5.06.2007

I Love This Game

Sundays have meant one thing to me for twenty-seven years. Roll out of bed, groggily turn on the television, and watch a day game featuring my Los Angeles Dodgers. It was 1980. Steve Garvey. Pedro Guerrero. Ron Cey. Jerry Reuss. Bill Russell and Don Sutton winding down their careers. Most importantly, my favorite player ever, Mike Scioscia, was making his major league debut. Fernando Valenzuela started the season by pitching a 2-0 shutout in his debut in the bigs, on his way to winning the Cy Young Award and leading the team to winning the World Series. What a year to become a fan and it is all due to one little old lady.

My family is very sports-oriented. My grandfather was a basketball coach at the high school and collegiate level for twenty years. Four of my cousins received four year scholarships for basketball, one for baseball and one for track. My mother and uncle were track athletes, with Scott holding the county record for high jump for over twenty years. I was in sports, with track and field, football, and wrestling on my resume, but my sports career is quite unremarkable. I probably could have been a decent lineman in football and was offered varsity in my sophomore year in high school, but I was more interested in drinking and playing in my band and dropped football altogether.

With my grandpa a coach, I spent considerable amount of time on the hardwood floor but have never had any sort of skill at basketball. Because of this, I have been trained to watch basketball from a coaching perspective. I pay attention to how teams react under pressure and what kind of defense is on. Ever since Chick Hearn died, I just cannot watch basketball on television, though. There really is nothing like hearing the squeak of the shoes and seeing a spectacular assist live. Baseball, on the other hand, I can watch anytime, anywhere.

I spent lots of time at my grandparents’ house when I was young and sports were always on. My great-grandmother was a huge Dodger fan and, as a result, I became a huge baseball fan. She had been a long-time watcher and taught me the history of the game. There is no other professional team sport that has been around as long in America. I agree that there are overpaid players in the league, but for every multimillionaire, there are five players making the league minimum and playing for the love of the game. Major League Baseball keeps statistics for everything and has for a hundred years. I love seeing a record that hasn’t been broken for over one hundred years, like Charlie Sweeney’s dubious feat of giving up seven home runs in 1886. I like how all the parks are different, giving an extra challenge to each series. Most of all, baseball is ultimately friendly competition.

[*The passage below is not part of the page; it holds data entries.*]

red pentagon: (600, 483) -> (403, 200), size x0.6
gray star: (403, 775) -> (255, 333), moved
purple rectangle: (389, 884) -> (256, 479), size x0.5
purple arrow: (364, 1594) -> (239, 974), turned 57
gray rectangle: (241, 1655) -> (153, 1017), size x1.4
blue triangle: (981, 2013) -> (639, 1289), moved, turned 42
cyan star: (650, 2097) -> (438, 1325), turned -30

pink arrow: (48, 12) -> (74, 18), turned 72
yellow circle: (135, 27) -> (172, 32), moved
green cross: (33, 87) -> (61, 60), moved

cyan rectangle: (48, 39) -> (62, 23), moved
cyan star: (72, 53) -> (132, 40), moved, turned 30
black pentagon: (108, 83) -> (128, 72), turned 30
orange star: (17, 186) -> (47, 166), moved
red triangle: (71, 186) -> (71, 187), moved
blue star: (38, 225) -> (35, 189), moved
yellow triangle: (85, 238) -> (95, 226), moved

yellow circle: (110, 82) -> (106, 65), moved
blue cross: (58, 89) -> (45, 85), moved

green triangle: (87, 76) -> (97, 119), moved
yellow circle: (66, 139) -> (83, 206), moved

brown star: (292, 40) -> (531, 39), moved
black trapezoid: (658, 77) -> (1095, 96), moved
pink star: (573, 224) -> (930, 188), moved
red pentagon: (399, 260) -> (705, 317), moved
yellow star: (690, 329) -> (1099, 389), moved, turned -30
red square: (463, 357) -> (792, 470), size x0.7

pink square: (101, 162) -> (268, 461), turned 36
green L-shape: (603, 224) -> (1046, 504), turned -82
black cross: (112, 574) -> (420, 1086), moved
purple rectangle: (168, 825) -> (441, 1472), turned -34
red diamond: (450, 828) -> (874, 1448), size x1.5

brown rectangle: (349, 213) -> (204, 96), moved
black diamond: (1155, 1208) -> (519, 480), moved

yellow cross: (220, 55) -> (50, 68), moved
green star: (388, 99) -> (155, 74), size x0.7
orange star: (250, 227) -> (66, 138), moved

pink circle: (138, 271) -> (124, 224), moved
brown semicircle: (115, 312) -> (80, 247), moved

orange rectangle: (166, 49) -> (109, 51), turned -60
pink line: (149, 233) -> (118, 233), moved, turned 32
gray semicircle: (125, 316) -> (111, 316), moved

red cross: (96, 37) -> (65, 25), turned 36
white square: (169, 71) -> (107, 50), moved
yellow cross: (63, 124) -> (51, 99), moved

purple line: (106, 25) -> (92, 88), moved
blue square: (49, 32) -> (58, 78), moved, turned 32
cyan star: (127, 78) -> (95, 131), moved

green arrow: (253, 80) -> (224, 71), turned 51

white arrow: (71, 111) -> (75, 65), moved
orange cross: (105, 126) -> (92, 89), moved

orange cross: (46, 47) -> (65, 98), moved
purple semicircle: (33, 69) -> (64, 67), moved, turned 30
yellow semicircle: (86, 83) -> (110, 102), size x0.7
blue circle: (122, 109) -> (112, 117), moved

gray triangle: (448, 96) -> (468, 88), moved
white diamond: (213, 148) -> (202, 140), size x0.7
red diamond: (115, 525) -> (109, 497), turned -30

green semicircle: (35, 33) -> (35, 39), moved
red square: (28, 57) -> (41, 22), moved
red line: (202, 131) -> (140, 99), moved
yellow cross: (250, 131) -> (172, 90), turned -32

Opposing players chat while at first base; I see Dodgers’ first baseman Nomar Garciaparra do it all the time.

This morning, my wife woke me up to tell me the Dodgers are playing the Atlanta Braves. So I roll out of be, groggily turn on the television, and watch a day game featuring my Los Angeles Dodgers. I yelled at the TV while the Dodgers blew a three-run lead. Just like my great-grandmother would twenty years ago.